═══ SUPPLIED MATERIAL

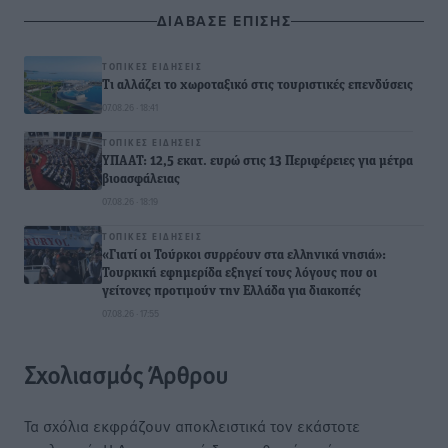
ΔΙΑΒΑΣΕ ΕΠΙΣΗΣ
ΤΟΠΙΚΈΣ ΕΙΔΉΣΕΙΣ
Τι αλλάζει το χωροταξικό στις τουριστικές επενδύσεις
07.08.26 · 18:41
ΤΟΠΙΚΈΣ ΕΙΔΉΣΕΙΣ
ΥΠΑΑΤ: 12,5 εκατ. ευρώ στις 13 Περιφέρειες για μέτρα
βιοασφάλειας
07.08.26 · 18:19
ΤΟΠΙΚΈΣ ΕΙΔΉΣΕΙΣ
«Γιατί οι Τούρκοι συρρέουν στα ελληνικά νησιά»:
Τουρκική εφημερίδα εξηγεί τους λόγους που οι
γείτονες προτιμούν την Ελλάδα για διακοπές
07.08.26 · 17:55
Σχολιασμός Άρθρου
Τα σχόλια εκφράζουν αποκλειστικά τον εκάστοτε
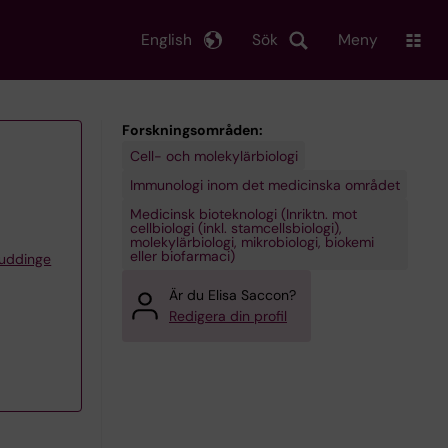
English
Sök
Meny
Forskningsområden:
Cell- och molekylärbiologi
Immunologi inom det medicinska området
Medicinsk bioteknologi (Inriktn. mot
cellbiologi (inkl. stamcellsbiologi),
molekylärbiologi, mikrobiologi, biokemi
eller biofarmaci)
Huddinge
Är du Elisa Saccon?
Redigera din profil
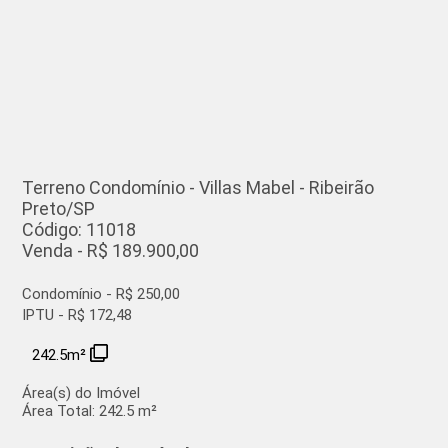
Terreno Condomínio - Villas Mabel - Ribeirão
Preto/SP
Código: 11018
Venda - R$ 189.900,00
Condomínio - R$ 250,00
IPTU - R$ 172,48
242.5m²
Área(s) do Imóvel
Área Total:
242.5 m²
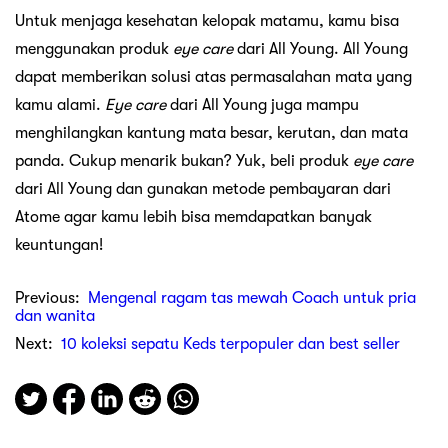
Untuk menjaga kesehatan kelopak matamu, kamu bisa
menggunakan produk
eye care
dari All Young. All Young
dapat memberikan solusi atas permasalahan mata yang
kamu alami.
Eye care
dari All Young juga mampu
menghilangkan kantung mata besar, kerutan, dan mata
panda. Cukup menarik bukan? Yuk, beli produk
eye care
dari All Young dan gunakan metode pembayaran dari
Atome agar kamu lebih bisa memdapatkan banyak
keuntungan!
Previous:
Mengenal ragam tas mewah Coach untuk pria
dan wanita
Next:
10 koleksi sepatu Keds terpopuler dan best seller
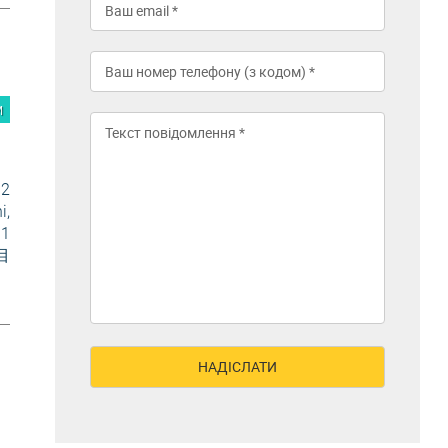
м
2
i,
 1
目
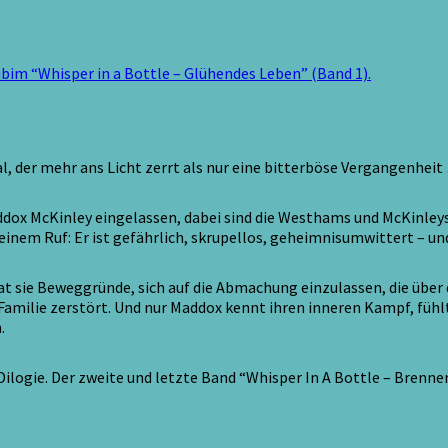
bim “Whisper in a Bottle – Glühendes Leben” (Band 1).
al, der mehr ans Licht zerrt als nur eine bitterböse Vergangenhei
dox McKinley eingelassen, dabei sind die Westhams und McKinleys e
inem Ruf: Er ist gefährlich, skrupellos, geheimnisumwittert – und
s hat sie Beweggründe, sich auf die Abmachung einzulassen, die üb
Familie zerstört. Und nur Maddox kennt ihren inneren Kampf, fühlt
.
 Dilogie. Der zweite und letzte Band “Whisper In A Bottle – Brenn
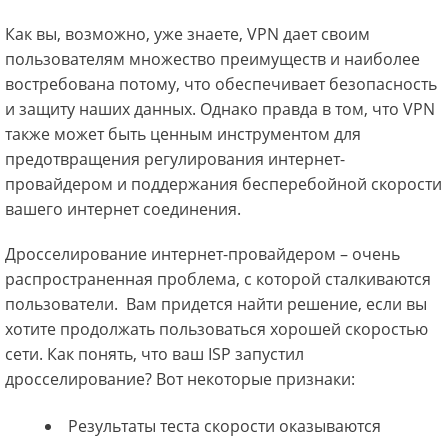
Как вы, возможно, уже знаете, VPN дает своим
пользователям множество преимуществ и наиболее
востребована потому, что обеспечивает безопасность
и защиту наших данных. Однако правда в том, что VPN
также может быть ценным инструментом для
предотвращения регулирования интернет-
провайдером и поддержания бесперебойной скорости
вашего интернет соединения.
Дросселирование интернет-провайдером – очень
распространенная проблема, с которой сталкиваются
пользователи. Вам придется найти решение, если вы
хотите продолжать пользоваться хорошей скоростью
сети. Как понять, что ваш ISP запустил
дросселирование? Вот некоторые признаки:
Результаты теста скорости оказываются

══════

TASK ->
Which lines of the records contain "Bottle"? Show each of them.

ANSWER SPACE ->
bim “Whisper in a Bottle – Glühendes Leben” (Band 1).
 Dilogie. Der zweite und letzte Band “Whisper In A Bottle – Brenn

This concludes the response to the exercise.